Benefits of Membership

  • Networking - Hear how to put others' best practices to use for you.
  • Information - Help your business be more productive.
  • Communications - Interact with mailers, vendors, and Postal Service personnel.
  • Education - Learn how the Postal Service can help your business become more profitable.

All businesses that use the mail as communication and fulfillment media with their customers will benefit from the PCC's regular networking forums by maintaining a close working relationship with their postmasters and other Postal Service managers. These events provide opportunities to meet other mailers, mailing experts, vendors from the mailing and fulfillment industry, and managers from the Postal Service to discuss issues that affect a single business or the whole mailing industry.

PCC members communicate information, ideas, and best-practice suggestions on new Postal Service products and services and their own internal operations. This interaction provides productive money-saving and revenue-generating ideas to enhance their use of Postal Service products and services to meet their business needs.
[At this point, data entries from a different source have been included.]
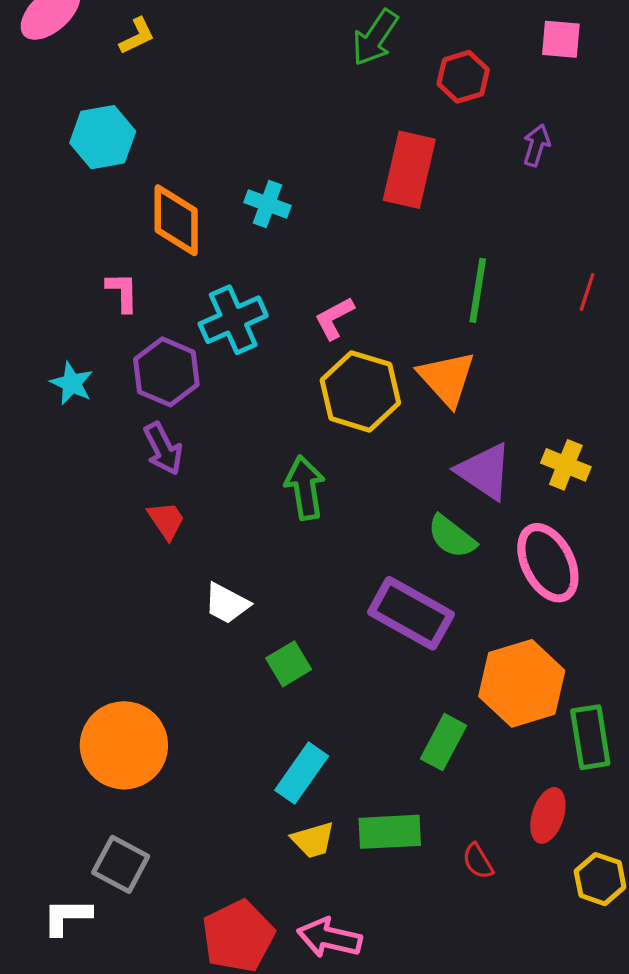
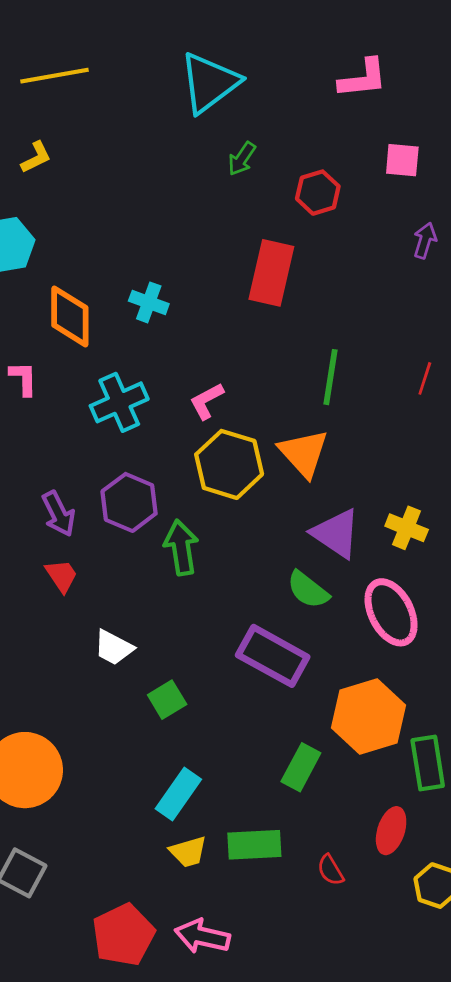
green arrow: (375, 38) -> (242, 159), size x0.7
purple arrow: (537, 145) -> (425, 240), moved
purple hexagon: (166, 372) -> (129, 502), moved

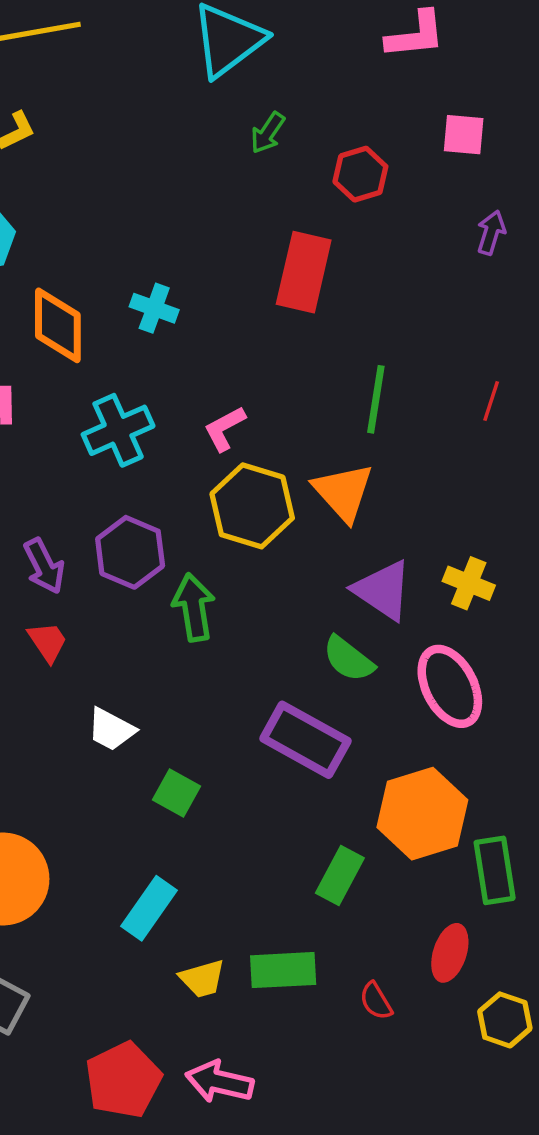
green square: (167, 700) -> (177, 793), turned -30
cyan rectangle: (178, 794) -> (149, 908), moved

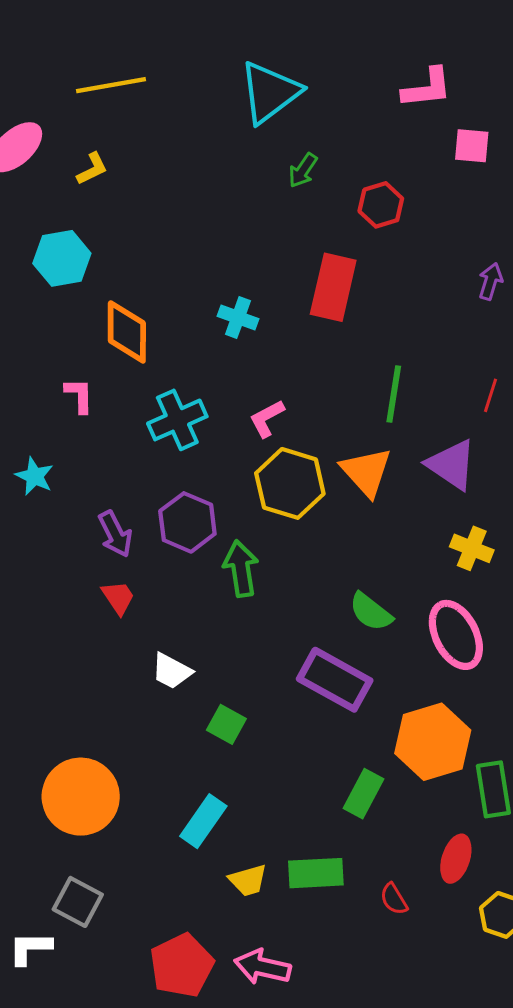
pink square: (464, 135) -> (472, 146), moved
purple arrow: (491, 233) -> (490, 281), moved
cyan cross: (154, 308) -> (238, 317), moved
purple triangle: (383, 590) -> (452, 465), moved

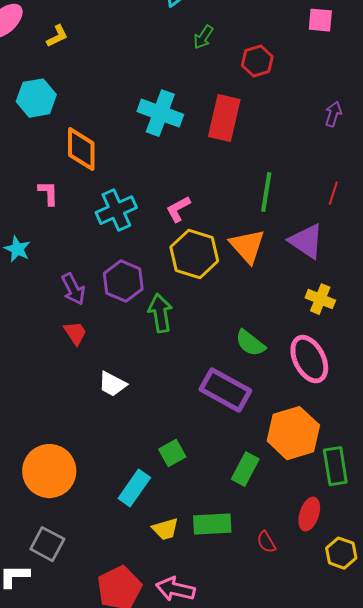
cyan cross: (238, 317) -> (160, 113), moved, size x1.6
green square: (226, 724) -> (172, 453), moved, turned 32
Your PCC membership brings you a working relationship with PCC members from other parts of the country. Many members who meet at PCC events form close bonds of cooperation, and they frequently host multi-PCC events/expositions to share insight into various Postal Service processes, programs, and issues and to provide advice on improving their mail centers, marketing strategies, transportation issues, and logistics functions. Many PCC members even provide help by sharing equipment and knowledge at critical mailing times.

History of the PCC

Any mailer or persons presenting mail in the Detroit District Area may belong. Also, postal service representatives shall be recognized as associate members of the Council.

The Postal Customer Council (PCC) program began more than 30 years ago with the formation of local mail users councils. The Post Office Department organized the councils to improve communication between postal customers and local postal managers. The councils' rallying call was a "Mail Entry" campaign, designed to regulate the flow of local mail.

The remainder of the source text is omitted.